16. Indeed, the uncritical acceptance of Wissler's findings inhibited research on mental chronometry for more than half a century. The gist of this story is that Wissler reported an utterly nonsignificant correlation of -.02 between measures of reaction time (RT) and "intelligence." There were no IQ tests at that time, so class grades in mathematics and classics were used as the measure of intelligence. The subjects were undergraduates in Columbia University, a group highly selected for scholastic aptitude (which is highly g-loaded). The reliability of the RT test is estimated at between .15 and .20. In those days virtually nothing was known about psychometrics, so the attenuation of the correlation coefficient by low reliability and severe restriction of the range-of-talent was not considered.

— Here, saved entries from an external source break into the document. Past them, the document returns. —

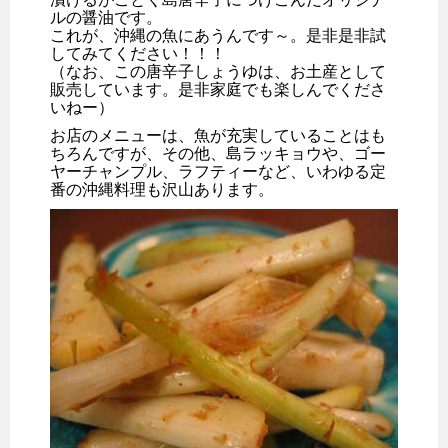
ルの醤油です。
これが、沖縄の魚にあうんです～。是非是非試
してみてください！！！
（なお、この唐辛子しょうゆは、お土産として
販売しています。是非家庭でも楽しんでくださ
いねー）
お店のメニューは、魚が充実していることはも
ちろんですが、その他、島ラッキョウや、ゴー
ヤーチャンプル、ラフティーなど、いわゆる定
番の沖縄料理も沢山あります。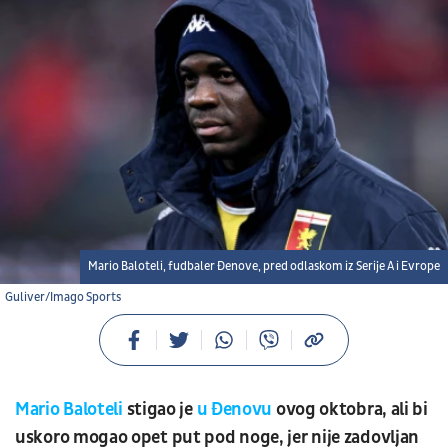
Mario Baloteli, fudbaler Đenove, pred odlaskom iz Serije A i Evrope
Guliver/Imago Sports
Mario Baloteli
stigao je
u Đenovu
ovog oktobra, ali bi
uskoro mogao opet put pod noge, jer nije zadovljan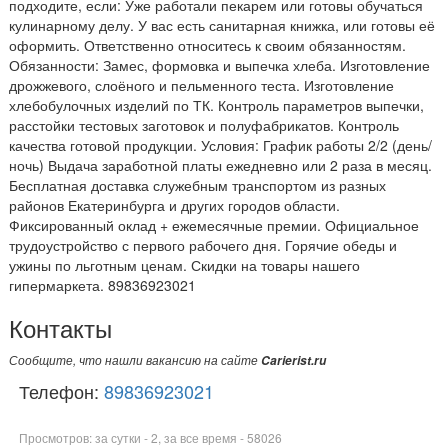
подходите, если: Уже работали пекарем или готовы обучаться
кулинарному делу. У вас есть санитарная книжка, или готовы её
оформить. Ответственно относитесь к своим обязанностям.
Обязанности: Замес, формовка и выпечка хлеба. Изготовление
дрожжевого, слоёного и пельменного теста. Изготовление
хлебобулочных изделий по ТК. Контроль параметров выпечки,
расстойки тестовых заготовок и полуфабрикатов. Контроль
качества готовой продукции. Условия: График работы 2/2 (день/
ночь) Выдача заработной платы ежедневно или 2 раза в месяц.
Бесплатная доставка служебным транспортом из разных
районов Екатеринбурга и других городов области.
Фиксированный оклад + ежемесячные премии. Официальное
трудоустройство с первого рабочего дня. Горячие обеды и
ужины по льготным ценам. Скидки на товары нашего
гипермаркета. 89836923021
Контакты
Сообщите, что нашли вакансию на сайте
Carierist.ru
Телефон:
89836923021
Просмотров: за сутки - 2, за все время - 58026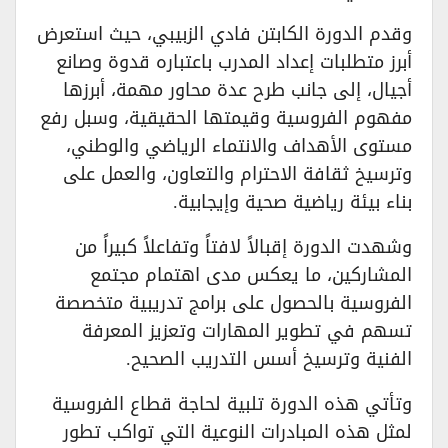
وقدم الدورة الكابتن فادي الزبيبي، حيث استعرض
أبرز متطلبات إعداد المدرب باعتباره قدوة وصانع
أجيال، إلى جانب طرح عدة محاور مهمة، أبرزها
مفهوم الفروسية وقيمتها الحقيقية، وسبل رفع
مستوى الأهداف والانتماء الرياضي والوطني،
وترسيخ ثقافة الاحترام والتعاون، والعمل على
بناء بيئة رياضية صحية وإيجابية.
وشهدت الدورة إقبالاً لافتاً وتفاعلاً كبيراً من
المشاركين، ما يعكس مدى اهتمام مجتمع
الفروسية بالحصول على برامج تدريبية متخصصة
تسهم في تطوير المهارات وتعزيز المعرفة
الفنية وترسيخ أسس التدريب الصحيح.
وتأتي هذه الدورة تلبية لحاجة قطاع الفروسية
لمثل هذه المبادرات النوعية التي تواكب تطور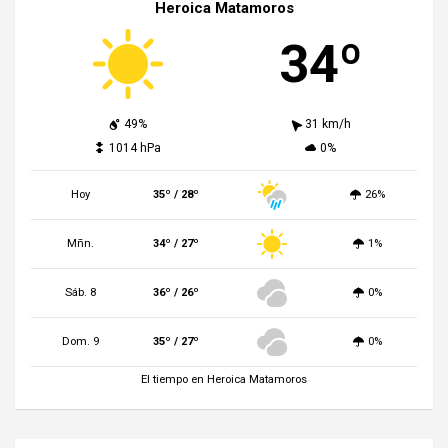
Heroica Matamoros
34º
49%
31 km/h
1014 hPa
0%
Hoy
35º / 28º
26%
Mñn.
34º / 27º
1%
Sáb. 8
36º / 26º
0%
Dom. 9
35º / 27º
0%
El tiempo en Heroica Matamoros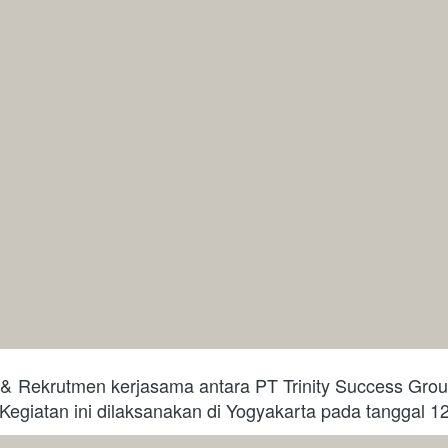
i & Rekrutmen kerjasama antara PT Trinity Success Gro
 Kegiatan ini dilaksanakan di Yogyakarta pada tanggal 12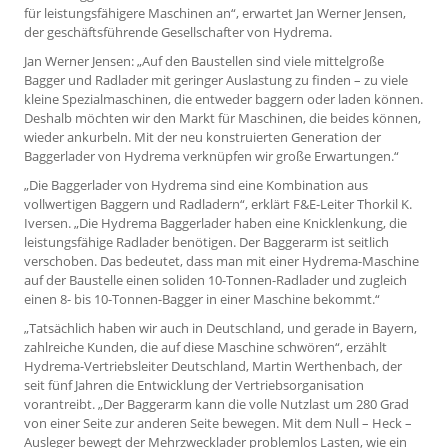
für leistungsfähigere Maschinen an“, erwartet Jan Werner Jensen,
der geschäftsführende Gesellschafter von Hydrema.
Jan Werner Jensen: „Auf den Baustellen sind viele mittelgroße
Bagger und Radlader mit geringer Auslastung zu finden – zu viele
kleine Spezialmaschinen, die entweder baggern oder laden können.
Deshalb möchten wir den Markt für Maschinen, die beides können,
wieder ankurbeln. Mit der neu konstruierten Generation der
Baggerlader von Hydrema verknüpfen wir große Erwartungen.“
„Die Baggerlader von Hydrema sind eine Kombination aus
vollwertigen Baggern und Radladern“, erklärt F&E-Leiter Thorkil K.
Iversen. „Die Hydrema Baggerlader haben eine Knicklenkung, die
leistungsfähige Radlader benötigen. Der Baggerarm ist seitlich
verschoben. Das bedeutet, dass man mit einer Hydrema-Maschine
auf der Baustelle einen soliden 10-Tonnen-Radlader und zugleich
einen 8- bis 10-Tonnen-Bagger in einer Maschine bekommt.“
„Tatsächlich haben wir auch in Deutschland, und gerade in Bay­ern,
zahlreiche Kunden, die auf diese Maschine schwören“, erzählt
Hydrema-Vertriebsleiter Deutschland, Martin Werthenbach, der
seit fünf Jahren die Entwicklung der Vertriebsorganisation
vorantreibt. „Der Baggerarm kann die volle Nutzlast um 280 Grad
von einer Seite zur anderen Seite bewegen. Mit dem Null – Heck –
Ausleger bewegt der Mehrzwecklader problemlos Lasten, wie ein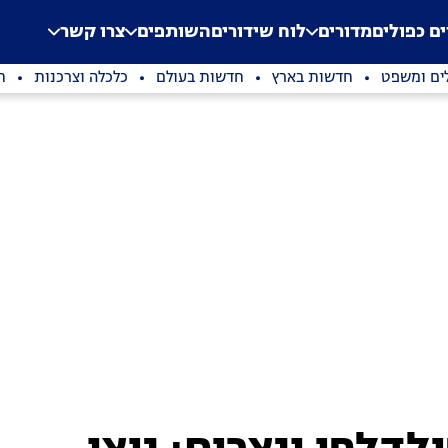
.
Application error: a clien
ים כפולים
מדורים
לוח שידורים
השותפים
צרו קשר
ים ומשפט
חדשות בארץ
חדשות בעולם
כלכלה וצרכנות
ת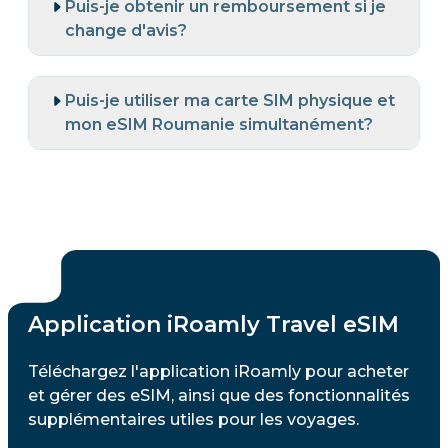
Puis-je obtenir un remboursement si je
change d'avis?
Puis-je utiliser ma carte SIM physique et
mon eSIM Roumanie simultanément?
Application iRoamly Travel eSIM
Téléchargez l'application iRoamly pour acheter
et gérer des eSIM, ainsi que des fonctionnalités
supplémentaires utiles pour les voyages.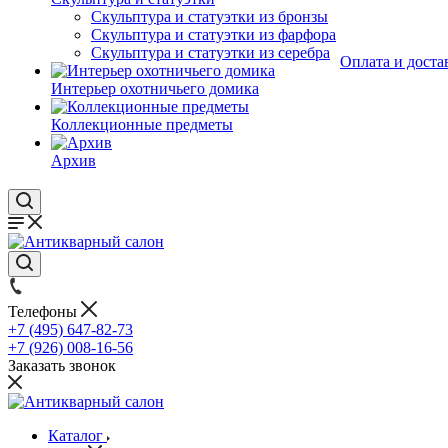
Скульптура и статуэтки из бронзы
Скульптура и статуэтки из фарфора
Скульптура и статуэтки из серебра
Оплата и доста
Интерьер охотничьего домика
Коллекционные предметы
Архив
Телефоны
+7 (495) 647-82-73
+7 (926) 008-16-56
Заказать звонок
Каталог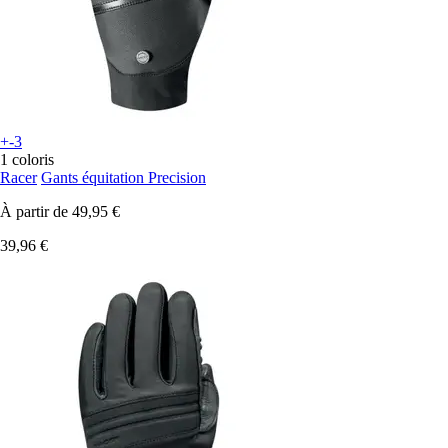
+-3
1 coloris
Racer
Gants équitation Precision
À partir de
49,95 €
39,96 €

17. The failure to reject the null hypothesis in this famous study is an extreme and classic case of the statistician's Type II error, i.e., not rejecting the null hypothesis when it is false. The same was true of the other Galtonian tests used by Wissler, such as measures of visual, auditory, and haptic discrimination. In recent years, all these variables have been found to be correlated with g. These Galtonian kinds of measurements, implemented by modern technology, may afford more direct and pointed means of discovering the physiological basis of g than the much more complex mental tasks used to measure IQ. Psychology is now moving, I believe, in both a more analytical and a more biological direction and shows healthy signs of recovering from the scientifically unfortunate influences from its past history -- dualism, subjectivism, hollow-organism behaviorism, and environmentalism sans genetics.

REFERENCES

Fisher, R.A. (1918). The correlation between relatives on the supposition of Mendelian inheritance. Transactions of the Royal Society (Edinburgh), 52, 399-433.

Guilford, J. P. (1954). Psychometric methods (2nd ed.). New York: McGraw-Hill.

Harrington, G.M. (1999). Born before genes: The g legacy. PSYCOLOQUY 10(079) ftp://ftp.princeton.edu/pub/harnad/Psycoloquy/1999.volume.10/ psyc.99.10.079.intelligence-g-factor.18.harrington http://www.cogsci.soton.ac.uk/cgi/psyc/newpsy?10.079

Jensen, A.R. (1998). The g factor: The science of mental ability. Westport, CT: Praeger.

Jensen, A.R. (1999). Precis of: "The g Factor: The Science of Mental Ability" PSYCOLOQUY 10(23) ftp://ftp.princeton.edu/pub/harnad/Psycoloquy/1999.volume.10/ psyc.99.10.023.intelligence-g-factor.1.jensen http://www.cogsci.soton.ac.uk/cgi/psyc/newpsy?10.023

Spearman, C.E. (1904). "General intelligence" objectively determined and measured. American Journal of Psychology, 15, 201-292.

Vernon, P.A., Ed. (1987). Speed of information processing and intelligence/ Norwood, NJ: Ablex.

Wissler, C. (1901). The correlation of mental and physical tests. New York: Columbia University.